Battery Types – Sodium Sulfur Battery
Like the previously discussed sodium nickel chloride battery, the sodium sulfur battery is a high temperature sodium battery. The Na-sulfur (Na–S) battery is a molten-salt battery consisting of a liquid sodium anode, a sulfur cathode, and an Al2O3 solid electrolyte.
The electrode reactions can be described with following equations:
Anode 2Na <-> 2Na+ + 2e–
Cathode xS + 2e– <-> Sx2-
A typical Na–S cell containing molten Na (anode) within a sodium alumina tube as the solid electrolyte which is surrounded by molten S (cathode). The cross-section of the cell shows the direction of Na+ transport through the alumina electrolyte. On discharge, Na combines with S to form Na polysulphides. These reactions are reversed during charging, and Na returns to the interior of the tube.

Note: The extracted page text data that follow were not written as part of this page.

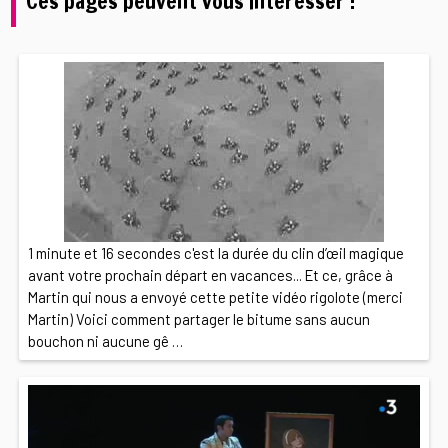
Ces pages peuvent vous intéresser :
1 minute et 16 secondes c'est la durée du clin d’œil magique
avant votre prochain départ en vacances... Et ce, grâce à
Martin qui nous a envoyé cette petite vidéo rigolote (merci
Martin) Voici comment partager le bitume sans aucun
bouchon ni aucune gê …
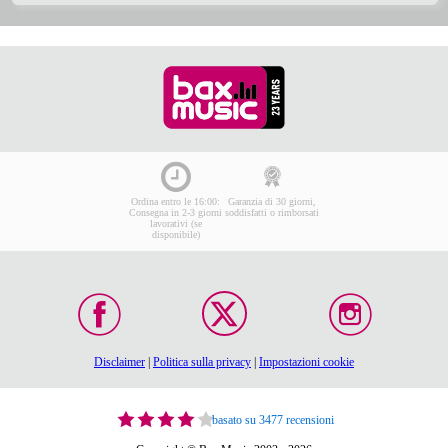
Ordina entro le 16:00:
Garanzia di 30 giorni,
Consegna in 2-3 giorni
soddisfatti o rimborsati
lavorativi (se
disponibile)
Disclaimer
|
Politica sulla privacy
|
Impostazioni cookie
basato su 3477 recensioni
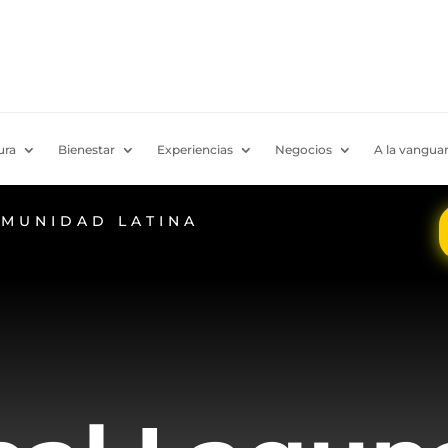
ura
Bienestar
Experiencias
Negocios
A la vanguar
OMUNIDAD LATINA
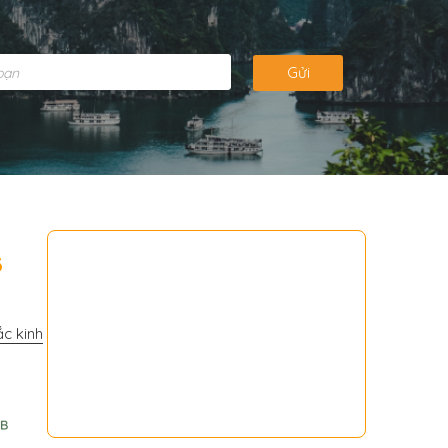
Gửi
3
c kinh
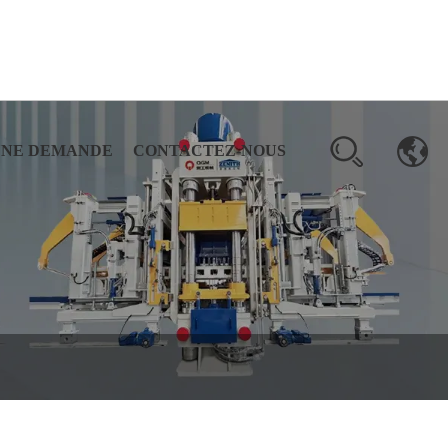
UNE DEMANDE
CONTACTEZ-NOUS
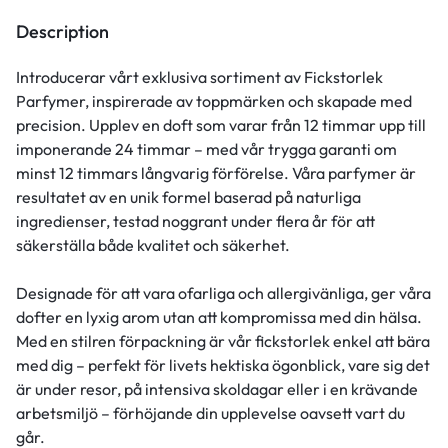
Description
Introducerar vårt exklusiva sortiment av Fickstorlek
Parfymer, inspirerade av toppmärken och skapade med
precision. Upplev en doft som varar från 12 timmar upp till
imponerande 24 timmar – med vår trygga garanti om
minst 12 timmars långvarig förförelse. Våra parfymer är
resultatet av en unik formel baserad på naturliga
ingredienser, testad noggrant under flera år för att
säkerställa både kvalitet och säkerhet.
Designade för att vara ofarliga och allergivänliga, ger våra
dofter en lyxig arom utan att kompromissa med din hälsa.
Med en stilren förpackning är vår fickstorlek enkel att bära
med dig – perfekt för livets hektiska ögonblick, vare sig det
är under resor, på intensiva skoldagar eller i en krävande
arbetsmiljö – förhöjande din upplevelse oavsett vart du
går.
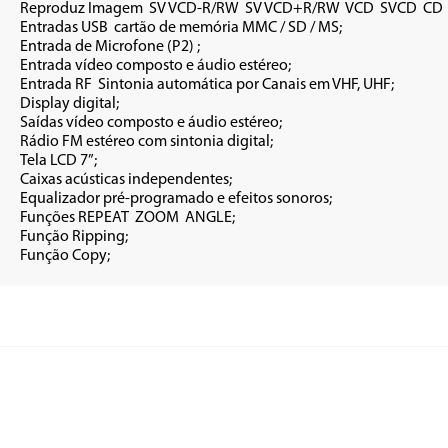
/RW  MP3  JPEG;

 SD / MS;

P2) ;

estéreo;

 VHF, UHF; 

al;

estéreo;

digital;

”; 

entes;

 sonoros;

ANGLE;

ng;

•	Função Copy;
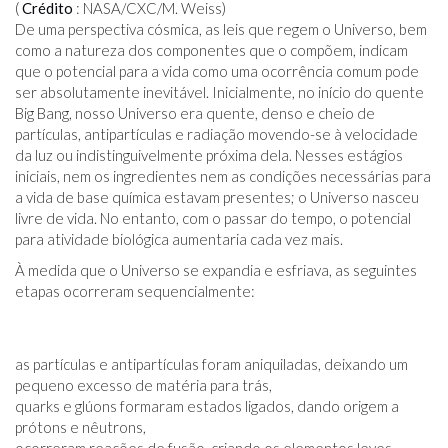
(
Crédito
: NASA/CXC/M. Weiss)
De uma perspectiva cósmica, as leis que regem o Universo, bem
como a natureza dos componentes que o compõem, indicam
que o potencial para a vida como uma ocorrência comum pode
ser absolutamente inevitável. Inicialmente, no início do quente
Big Bang, nosso Universo era quente, denso e cheio de
partículas, antipartículas e radiação movendo-se à velocidade
da luz ou indistinguivelmente próxima dela. Nesses estágios
iniciais, nem os ingredientes nem as condições necessárias para
a vida de base química estavam presentes; o Universo nasceu
livre de vida. No entanto, com o passar do tempo, o potencial
para atividade biológica aumentaria cada vez mais.
À medida que o Universo se expandia e esfriava, as seguintes
etapas ocorreram sequencialmente:
as partículas e antipartículas foram aniquiladas, deixando um
pequeno excesso de matéria para trás,
quarks e glúons formaram estados ligados, dando origem a
prótons e nêutrons,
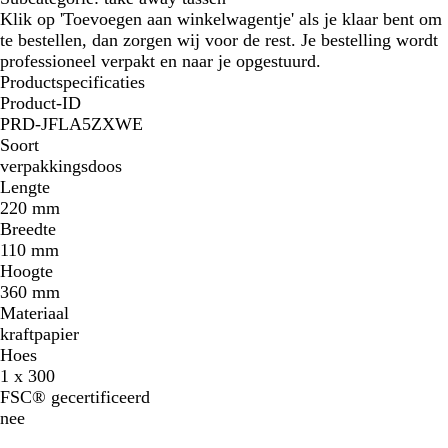
Klik op 'Toevoegen aan winkelwagentje' als je klaar bent om
te bestellen, dan zorgen wij voor de rest. Je bestelling wordt
professioneel verpakt en naar je opgestuurd.
Productspecificaties
Product-ID
PRD-JFLA5ZXWE
Soort
verpakkingsdoos
Lengte
220 mm
Breedte
110 mm
Hoogte
360 mm
Materiaal
kraftpapier
Hoes
1 x 300
FSC® gecertificeerd
nee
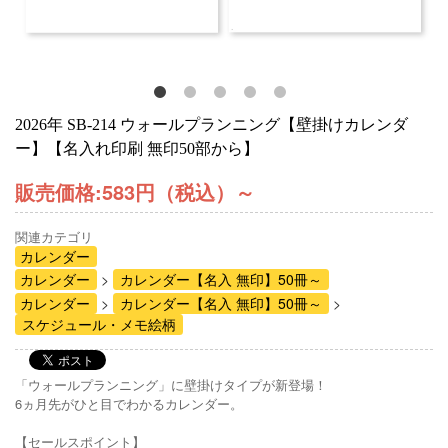
2026年 SB-214 ウォールプランニング【壁掛けカレンダ
ー】【名入れ印刷 無印50部から】
販売価格:
583円（税込）
～
関連カテゴリ
カレンダー
カレンダー
カレンダー【名入 無印】50冊～
カレンダー
カレンダー【名入 無印】50冊～
スケジュール・メモ絵柄
「ウォールプランニング」に壁掛けタイプが新登場！
6ヵ月先がひと目でわかるカレンダー。
【セールスポイント】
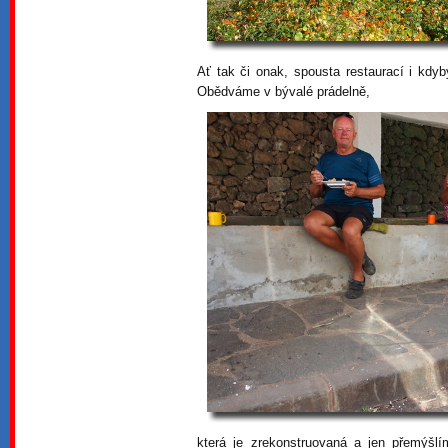
Ať tak či onak, spousta restaurací i kdy
Obědváme v bývalé prádelně,
která je zrekonstruovaná a jen přemýšlí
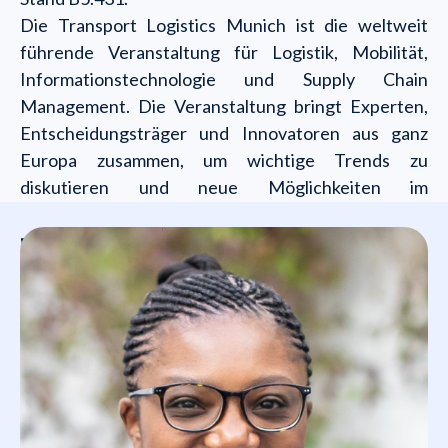
Die Transport Logistics Munich ist die weltweit
führende Veranstaltung für Logistik, Mobilität,
Informationstechnologie und Supply Chain
Management. Die Veranstaltung bringt Experten,
Entscheidungsträger und Innovatoren aus ganz
Europa zusammen, um wichtige Trends zu
diskutieren und neue Möglichkeiten im
Transportsektor zu erkunden.
Wen wirst du treffen?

The first Na–S battery was invented at Ford in 1967. Sodium–sulphur batteries meet the requirements for economical, efficient and reliable stationary energy storage. The batteries exhibit reasonable power and energy densities, temperature stability, and low cost because of its abundant raw materials and suitability for high volume mass production. Other advantages of Na–S technology are cycling flexibility and low maintenance requirements. The Na–S batteries are available for grid applications, with 200 installations worldwide, accounting for 315 MW of discharge power capacity.
 Hueso, Karina & Armand, Michel & Rojo, Teofilo. (2013). High Temperature Sodium Batteries: Status, Challenges and Future Trends. Energy Environ. Sci.. 6. 734-749. 10.1039/C3EE24086J.
 B. Dunn, H. Kamath and J.-M. Tarascon, Science, 2011, 334, 928–935.